◆ PROBLEM TO WORK ON ◆
Filtering the records below, copy only those lines that include the word "Praxis".

◆ INPUT DATA ◆
*** Begin section ***

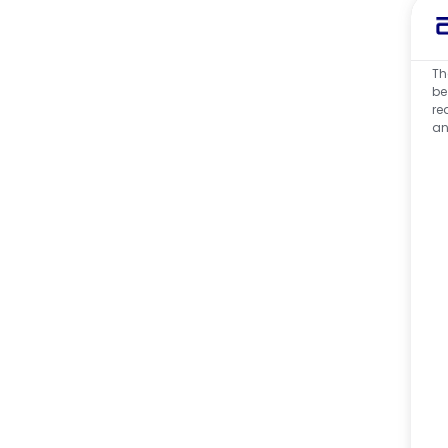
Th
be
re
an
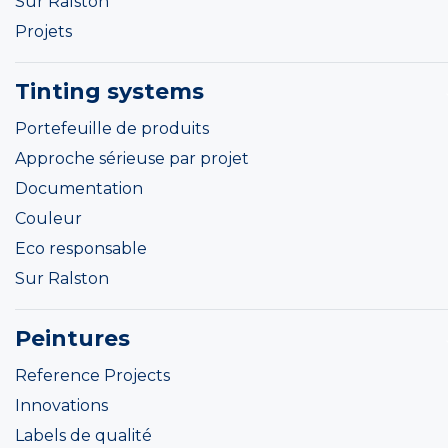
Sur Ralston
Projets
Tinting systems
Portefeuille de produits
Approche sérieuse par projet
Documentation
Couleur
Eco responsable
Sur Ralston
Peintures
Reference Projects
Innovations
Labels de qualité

*** End section ***
*** Begin section ***

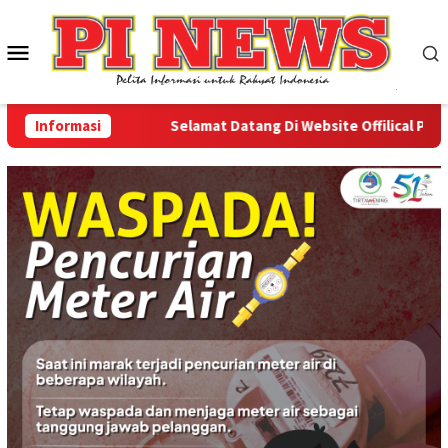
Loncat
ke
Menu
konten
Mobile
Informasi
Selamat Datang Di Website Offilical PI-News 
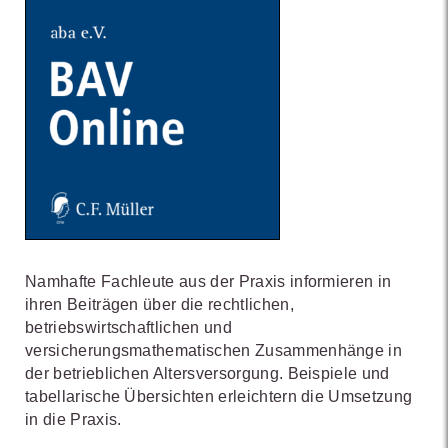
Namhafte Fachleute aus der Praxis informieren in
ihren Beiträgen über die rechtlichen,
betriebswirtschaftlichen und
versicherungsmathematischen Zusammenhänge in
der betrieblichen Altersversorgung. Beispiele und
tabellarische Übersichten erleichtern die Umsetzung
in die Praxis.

*** End section ***
*** Begin section ***

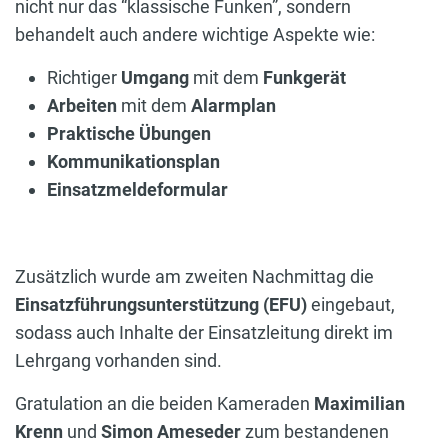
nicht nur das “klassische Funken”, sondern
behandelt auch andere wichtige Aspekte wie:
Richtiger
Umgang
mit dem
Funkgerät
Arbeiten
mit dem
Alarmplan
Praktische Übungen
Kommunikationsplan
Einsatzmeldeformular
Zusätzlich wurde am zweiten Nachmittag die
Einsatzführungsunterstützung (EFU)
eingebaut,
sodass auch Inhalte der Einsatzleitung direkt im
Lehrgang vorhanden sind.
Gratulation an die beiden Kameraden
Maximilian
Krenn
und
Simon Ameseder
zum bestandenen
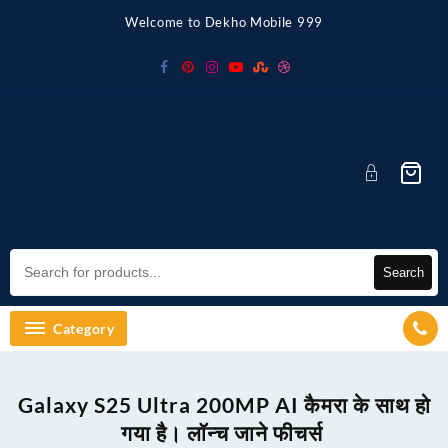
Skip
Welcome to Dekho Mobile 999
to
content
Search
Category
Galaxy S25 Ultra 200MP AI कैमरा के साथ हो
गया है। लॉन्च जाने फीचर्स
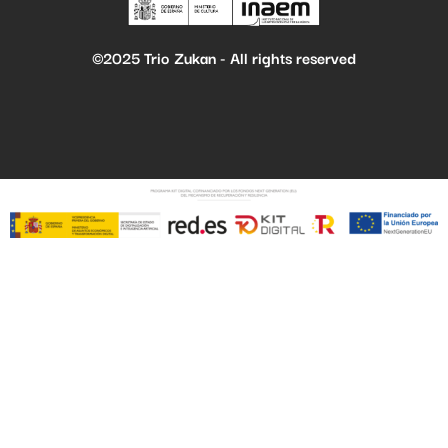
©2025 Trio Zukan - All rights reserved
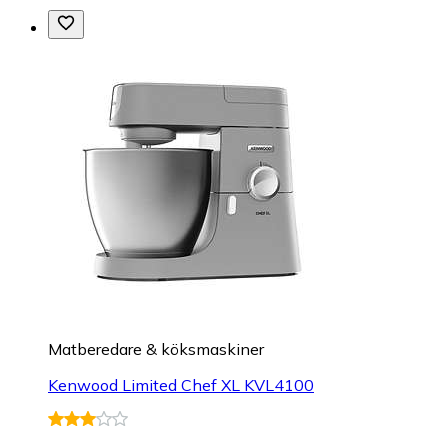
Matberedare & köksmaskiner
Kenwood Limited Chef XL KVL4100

*** End section ***

◆ ANSWER TO THE PROBLEM ◆
Namhafte Fachleute aus der Praxis informieren in
in die Praxis.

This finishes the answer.